Page 89 of Floored

"But," he said, "I think I'd want my own space. If it were me. But I've been on my own since I was seventeen, so I might not be a good person to help you make that decision."

"Seventeen?"

"Mm-hmm. Moved to Germany to play in the Bundesliga, which is their national league. That's where I got my start."

I shook my head. "That's so young to be thrown into a world like that. I can't even imagine."

"I learned a lot," he said ruefully. "On and off the pitch. And for a kid who came from a bloody sheep farm, it was nothing I could've prepared myself for."

My fingers twisted the edge of the blanket. "Is that when your parents ... started disapproving?"

Jude let out a slow breath, and I found myself holding mine before he answered. "They started a few years earlier than that, when I took a job outside of the farm to make enough money to keep myself in the youth clubs." Jude went quiet, and I held my breath, waiting for anything else he might give me. "My dad, especially. I was the eldest son, yeah? And it was my job to take over the farm, just as he'd done with his own father. But I think ... I think they saw how serious I was, working myself to the bone to play a game they didn't understand."

Relief was sweet and unhurried as I listened to him talk about his time in Germany. What he loved about the independence he found, and what he didn't. He asked me, in a slight subject change, about living with Claire in college and what that had been like. He asked me about Finn, who I'd only managed to see a couple of times since I moved back, busy, busy boy that he was.

"What do they all say?" Jude asked when we fell quiet. Most of our weekly calls lasted around thirty to forty minutes, but I'd been on the phone with him for over an hour. "Do they think you should move out?"

"Logan and Paige want me to stay. Probably because they'll worry less. Claire isn't saying one way or the other, but ... I know what she's thinking."

"Twin thing," he teased.

"Sometimes. I can't like, read her thoughts, but it's like hearing your neighbors talk through thin walls. You get impressions, you know? And I get the sense she thinks it would be good for me to live on my own." I spread my hands over my belly. "So, your vote is to move out?"

"For whatever it's worth," he murmured, "yes, that's my vote. But I'll support whatever you choose."

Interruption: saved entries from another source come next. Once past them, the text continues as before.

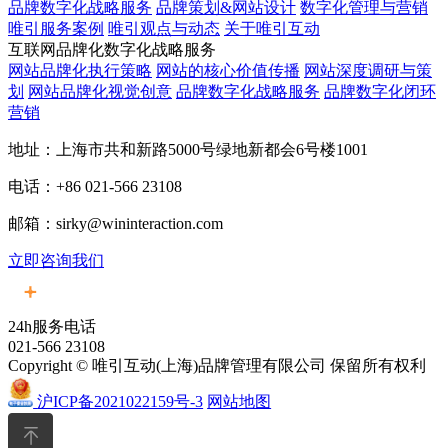
品牌数字化战略服务
品牌策划&网站设计
数字化管理与营销
唯引服务案例
唯引观点与动态
关于唯引互动
互联网品牌化数字化战略服务
网站品牌化执行策略
网站的核心价值传播
网站深度调研与策
划
网站品牌化视觉创意
品牌数字化战略服务
品牌数字化闭环
营销
地址：上海市共和新路5000号绿地新都会6号楼1001
电话：+86 021-566 23108
邮箱：sirky@wininteraction.com
立即咨询我们
24h服务电话
021-566 23108
Copyright © 唯引互动(上海)品牌管理有限公司 保留所有权利
沪ICP备2021022159号-3
网站地图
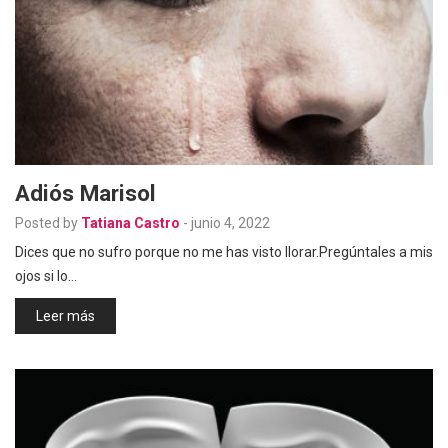
Adiós Marisol
Posted by
Tatiana Castro
-
junio 4, 2022
Dices que no sufro porque no me has visto llorar.Pregúntales a mis
ojos si lo…
Leer más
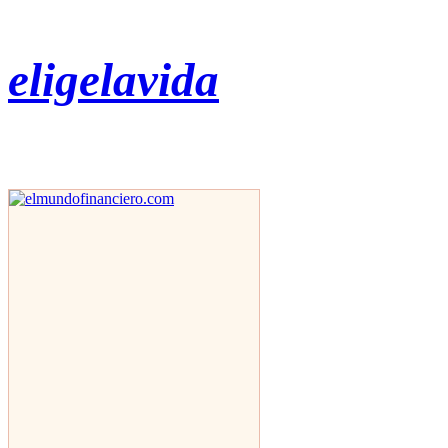
eligelavida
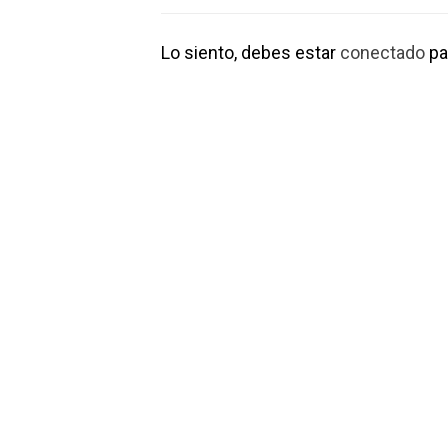
Lo siento, debes estar
conectado
pa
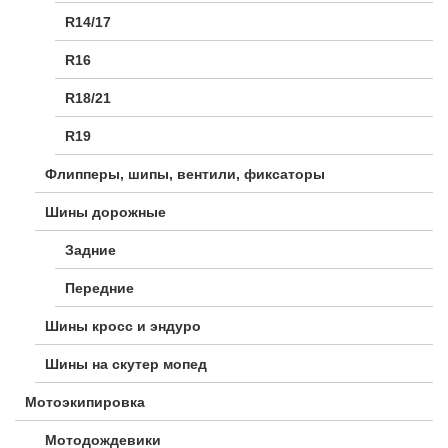
R14/17
R16
R18/21
R19
Флипперы, шипы, вентили, фиксаторы
Шины дорожные
Задние
Передние
Шины кросс и эндуро
Шины на скутер мопед
Мотоэкипировка
Мотодождевики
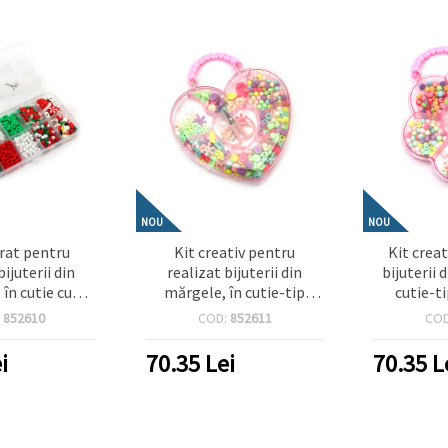
NOU
NOU
orat pentru
Kit creativ pentru
Kit creat
bijuterii din
realizat bijuterii din
bijuterii 
în cutie cu
mărgele, în cutie-tip
cutie-t
silicon – culori
poșetă, cu elastic
elastic 
:
852610
COD:
852611
CO
, roșu – ideal
siliconic și foarfecă –
foarfecă –
opii, hobby
forme și culori asortate
as
i
70.35
Lei
70.35
L
 handmade și
erii DIY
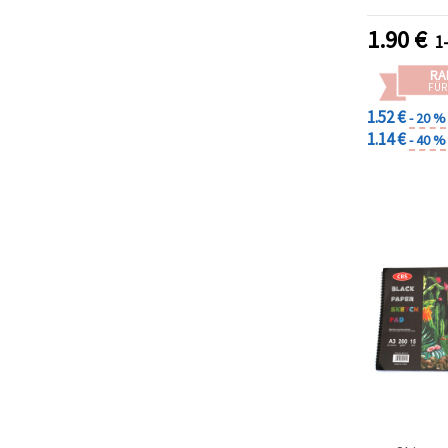
30 Blatt –
Skizzen
1.90
€
1
RA
FÜR
1.52 €
- 20 %
1.14 €
- 40 %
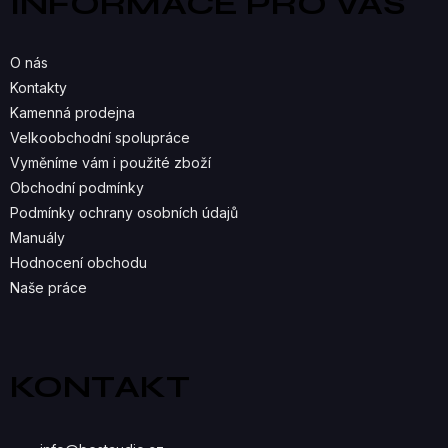
INFORMACE PRO VÁS
t
D
í
A
O nás
C
Kontakty
Kamenná prodejna
Í
Velkoobchodní spolupráce
P
Vyměníme vám i použité zboží
R
Obchodní podmínky
Podmínky ochrany osobních údajů
V
Manuály
K
Hodnocení obchodu
Naše práce
Y
V
Ý
KONTAKT
P
I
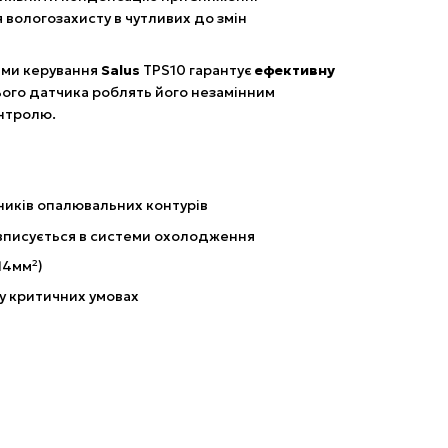
 вологозахисту в чутливих до змін
мами керування
Salus
TPS10 гарантує
ефективну
 цього датчика роблять його незамінним
онтролю.
ників опалювальних контурів
вписується в системи охолодження
14мм²)
у критичних умовах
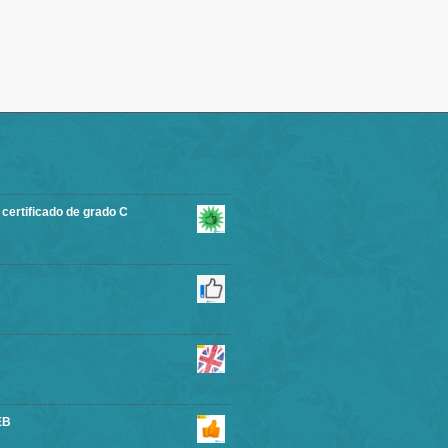
rtificado de grado C
EB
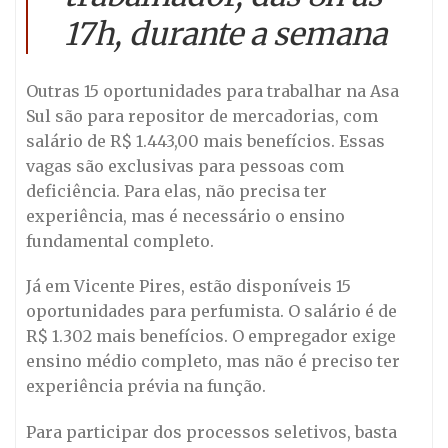
17h, durante a semana
Outras 15 oportunidades para trabalhar na Asa
Sul são para repositor de mercadorias, com
salário de R$ 1.443,00 mais benefícios. Essas
vagas são exclusivas para pessoas com
deficiência. Para elas, não precisa ter
experiência, mas é necessário o ensino
fundamental completo.
Já em Vicente Pires, estão disponíveis 15
oportunidades para perfumista. O salário é de
R$ 1.302 mais benefícios. O empregador exige
ensino médio completo, mas não é preciso ter
experiência prévia na função.
Para participar dos processos seletivos, basta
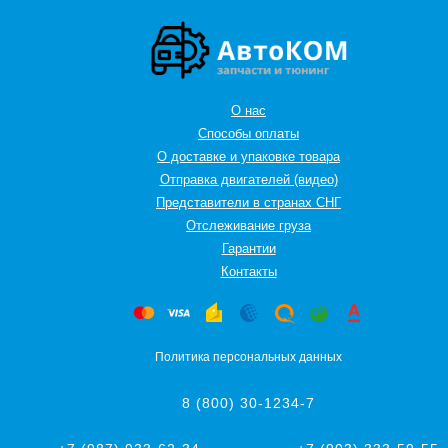
О нас
Способы оплаты
О доставке и упаковке товара
Отправка двигателей (видео)
Представители в странах СНГ
Oтслеживание груза
Гарантии
Контакты
Политика персональных данных
8 (800) 30-1234-7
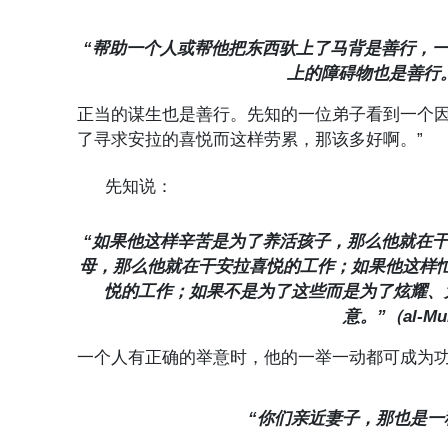
“帮助一个人或帮他把东西驮上了马背是善行，
上的障碍物也是善行
正当的谋生也是善行。先知的一位弟子看到一个因
了寻求安拉的喜悦而这样劳累，那该多好啊。”
先知说：
“如果他这样辛苦是为了养活孩子，那么他就在
母，那么他就在干安拉喜悦的工作；如果他这样
悦的工作；如果不是为了这些而是为了炫耀、
意。”（
al-Mu
一个人有正确的举意时，他的一举一动都可成为
“你们亲近妻子，那也是一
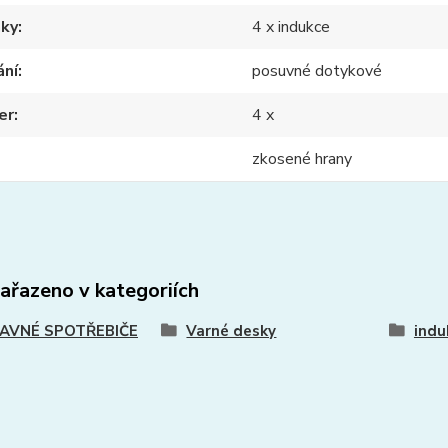
nky
4 x indukce
ání
posuvné dotykové
er
4 x
zkosené hrany
zařazeno v kategoriích
AVNÉ SPOTŘEBIČE
Varné desky
indu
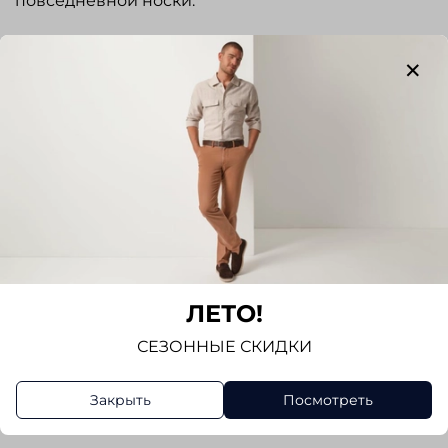
повседневной носки.
Отзывы
Отзывов еще никто не оставлял
Написать отзыв
ЛЕТО!
СЕЗОННЫЕ СКИДКИ
Закрыть
Посмотреть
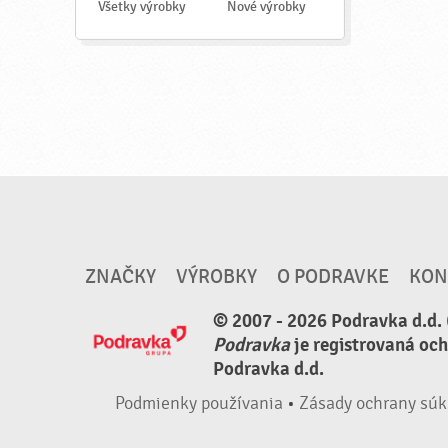
a
Všetky výrobky
Nové výrobky
ť
ZNAČKY
VÝROBKY
O PODRAVKE
KON
© 2007 - 2026 Podravka d.d. 
Podravka
je registrovaná oc
Podravka d.d.
Podmienky používania
•
Zásady ochrany súk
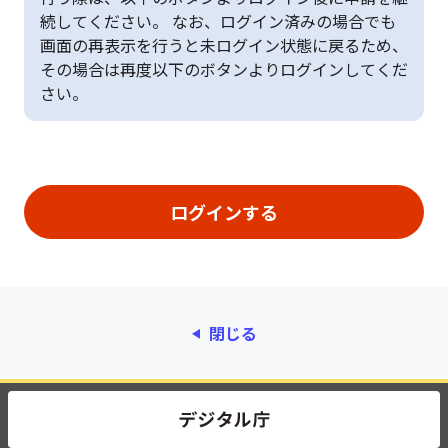
続してください。 なお、ログイン済みの場合でも
画面の再表示を行うと未ログイン状態に戻るため、
その場合は再度以下のボタンよりログインしてくだ
さい。
閉じる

The gloomy days of January, only a few of them cold enough for snow to stick on the ground, gave way to slightly warmer, just as gloomy days in February. Lia and I turned twenty-three, and split a giant platter of pink and white cupcakes after a family dinner. My class, considering it was one of the last before I finished my program, felt like it was the least of my stresses. I read and wrote and had discussions with small groups. My family, all busy with their own lives, found time to carve out pockets with me when possible.

Molly traveled about half the month, and when she was back, she always took me out for time with just the two of us, considering she'd made it her mission to find me the best scone in the greater Seattle area.

I'd taken to texting Jude updates amid our search.

Me: This one was pretty good. Not as good as Rebecca's, though.

Jude: It looks dry as cardboard.

Me: Maybe not CARDBOARD. But it needed a lot of cream. Can you eat one of hers for me? Or just send me a picture of one? Or a video so I can pretend I'm sniffing it?

Jude: Good Lord, you sound like an addict.

Jude: Here. It's got currants in it.

I laughed when I saw the picture he attached, him shoving half the scone into his mouth. The sight of him wasn't a punch to the heart or anything, one side effect of being able to see him on TV every week when I got the chance to watch one of his matches. But this was a different Jude than the one I saw on the pitch. Despite the silly picture, he looked tired. It was in the dark circles under his eyes, the lines on his face that hadn't been so prominent when I'd last seen him.

Molly sipped her coffee across the cafe table and watched me. "It's going okay with him?"

I shrugged. "As good as it can, I suppose."

"Do you miss him?"

My eldest sister was the only one who dared to ask me about him. Maybe because she was the most romantic to her soft little heart. She'd tamed her big beast of an athlete in Noah, and I knew she was holding out hope that I'd still be able to overcome ... everything ... when it came to Jude.

Staring at the picture, the scruff along his jaw and the mess of his dark hair, I rubbed my thumb over the image, and then cleared it away so I wouldn't obsess.

"Yeah." There was no point in lying to Molly. And I wouldn't have lied to anyone else either if they'd asked, but along with the realization that I was very skilled at moving through life restlessly was the fact that my family was used to that. They probably thought I'd brush them off with a It's totally fine, guys, look at how completely fine it all is. "But I don't think missing him is the problem. It's figuring out what we're like outside of missing each other. He's finally talking to me about stuff, but it's not like I can just hop back over to England because the thought of him makes me heartsick."

"Makes sense," she said. "No one is perfect, but you already know that, and I don't think that's what you want from him."

I shook my head. "No. I don't need perfection. I think my problem was that it felt so good when we weren't worrying about anything else, and now that everything else has surfaced, I can't think about how good it was between us until those things are better, at least. And they may never be."